Posted By Genevieve Edens, Aspen Institute, Thursday, February 28, 2013

In 2011, CGAP published a report of funder support for SMEs ($24.5 billion in 2010).  In 2012, they took a look at DFI investors into SME-focused funds.  They found that:  

Most SME funds do not reach the smaller-end of the SME spectrum located in "frontier” markets.  Rather, most of their investments are focused on mid-cap size enterprises. There are limitations to investing in smaller SMEs, especially around the size of deals and the risk profile needed. In addition, some investors believe that the pure private equity model, that uses extensive leverage, is not suitable for smaller investments.

Most public investors are "sector agnostic”. However, popular sectors that attract the most flows include: manufacturing, services, financial institutions.  Agri-business and renewable energy are also gaining interest.
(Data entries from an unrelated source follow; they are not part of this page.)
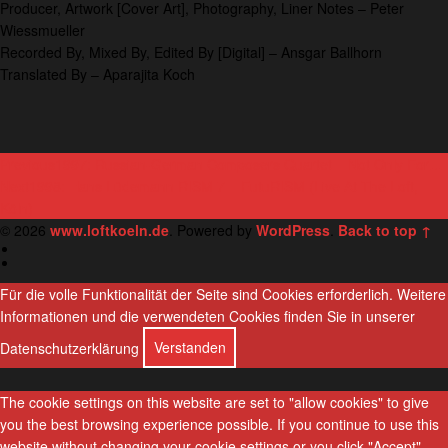
Producer, Artwork [Cover Art], Photography, Liner Notes – Peter
Wiessmueller
Recorded By, Mixed By, Edited By [Digital] – Ansgar Ballhorn
Translated By – Aparajita Koch
P
Previous
1997: Russian-German Composers Quartet ‎– Not Only For…
Next
1998: Hans Lüdemann RISM 7 ‎– FutuRISM (Live At The Loft,
o
Köln)
s
© 2026
www.loftkoeln.de
. Powered by
WordPress
.
Back to top ↑
D
t
e
E
u
n
n
t
g
Für die volle Funktionalität der Seite sind Cookies erforderlich.
Weitere
s
l
Informationen und die verwendeten Cookies finden Sie in unserer
a
c
i
h
s
h
Datenschutzerklärung
Verstanden
v
i
The cookie settings on this website are set to "allow cookies" to give
g
you the best browsing experience possible. If you continue to use this
a
website without changing your cookie settings or you click "Accept"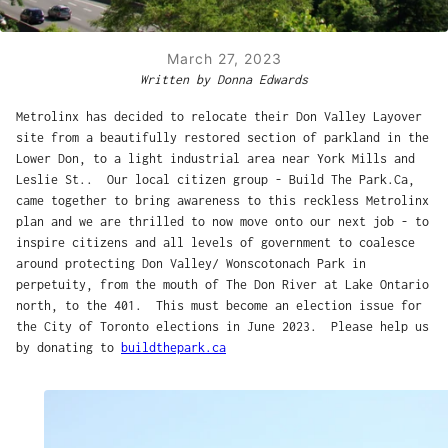
March 27, 2023
Written by Donna Edwards
Metrolinx has decided to relocate their Don Valley Layover
site from a beautifully restored section of parkland in the
Lower Don, to a light industrial area near York Mills and
Leslie St.. Our local citizen group - Build The Park.Ca,
came together to bring awareness to this reckless Metrolinx
plan and we are thrilled to now move onto our next job - to
inspire citizens and all levels of government to coalesce
around protecting Don Valley/ Wonscotonach Park in
perpetuity, from the mouth of The Don River at Lake Ontario
north, to the 401. This must become an election issue for
the City of Toronto elections in June 2023. Please help us
by donating to
buildthepark.ca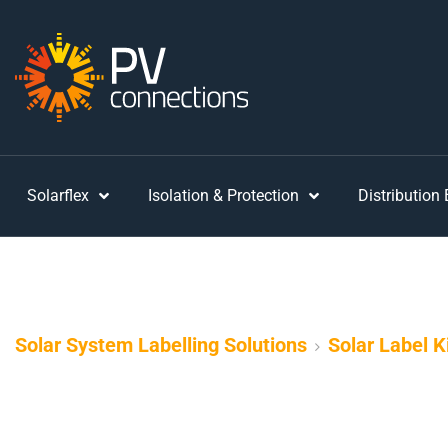
Solarflex
Isolation & Protection
Distribution
Solar System Labelling Solutions
Solar Label K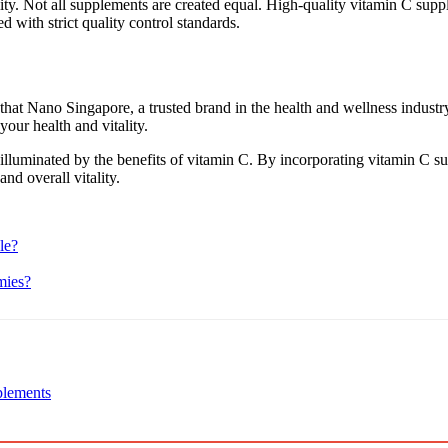
uality. Not all supplements are created equal. High-quality vitamin C su
 with strict quality control standards.
w that Nano Singapore, a trusted brand in the health and wellness indust
your health and vitality.
 illuminated by the benefits of vitamin C. By incorporating vitamin C su
and overall vitality.
le?
mies?
plements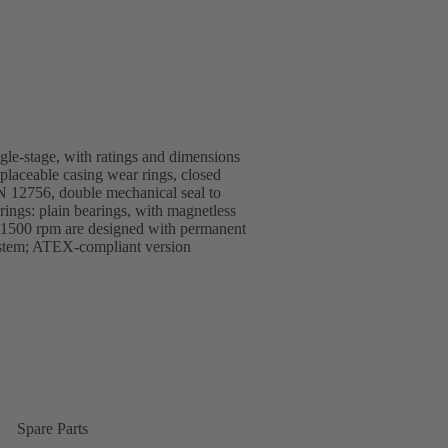
ngle-stage, with ratings and dimensions
replaceable casing wear rings, closed
EN 12756, double mechanical seal to
ings: plain bearings, with magnetless
1500 rpm are designed with permanent
ystem; ATEX-compliant version
Spare Parts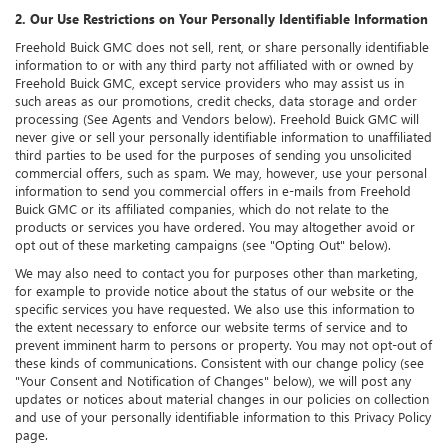
2. Our Use Restrictions on Your Personally Identifiable Information
Freehold Buick GMC does not sell, rent, or share personally identifiable
information to or with any third party not affiliated with or owned by
Freehold Buick GMC, except service providers who may assist us in
such areas as our promotions, credit checks, data storage and order
processing (See Agents and Vendors below). Freehold Buick GMC will
never give or sell your personally identifiable information to unaffiliated
third parties to be used for the purposes of sending you unsolicited
commercial offers, such as spam. We may, however, use your personal
information to send you commercial offers in e-mails from Freehold
Buick GMC or its affiliated companies, which do not relate to the
products or services you have ordered. You may altogether avoid or
opt out of these marketing campaigns (see "Opting Out" below).
We may also need to contact you for purposes other than marketing,
for example to provide notice about the status of our website or the
specific services you have requested. We also use this information to
the extent necessary to enforce our website terms of service and to
prevent imminent harm to persons or property. You may not opt-out of
these kinds of communications. Consistent with our change policy (see
"Your Consent and Notification of Changes" below), we will post any
updates or notices about material changes in our policies on collection
and use of your personally identifiable information to this Privacy Policy
page.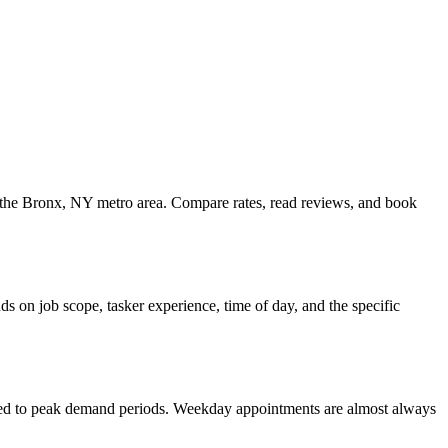
ss the Bronx, NY metro area. Compare rates, read reviews, and book
s on job scope, tasker experience, time of day, and the specific
ared to peak demand periods. Weekday appointments are almost always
Sub-Saharan Africa and South Asia attract most SME investments.

Tracking developmental indicators is a challenge. For most DFIs, the main goal for supporting SMEs is economic development and job creation. However, DFI-supported SME funds do not collect and define impact indicators in a systematic way that would allow for suitable comparison. Commonly tracked indicators include job creation, women’s employment, rural coverage, annual sales, etc.

 Most DFIs delegate investment decisions to fund managers, retaining an oversight role rather than an operational one. DFI criteria for fund selection mostly include a focus on fund managers that would align with their vision. DFIs prioritize funds that work in markets where the local market regulatory framework is conducive.  They select funds that have sound corporate governance, strong management capacity, deep experience and track record of the General Partner, and strong staffing and internal controls. Some DFIs that are involved in setting up funds are more involved with strategy (as members of the board), capital mobilization, or provision of technical assistance

DFIs often have a long term perspective and see themselves as long term investors. DFIs are comfortable locking in their capital for 8-10 years and rely on fund managers to decide exits.  Overall, data on exits is limited and most DFIs do not disclose information on realized returns.  Initial findings reveal financial returns may not be   as optimistic as expected.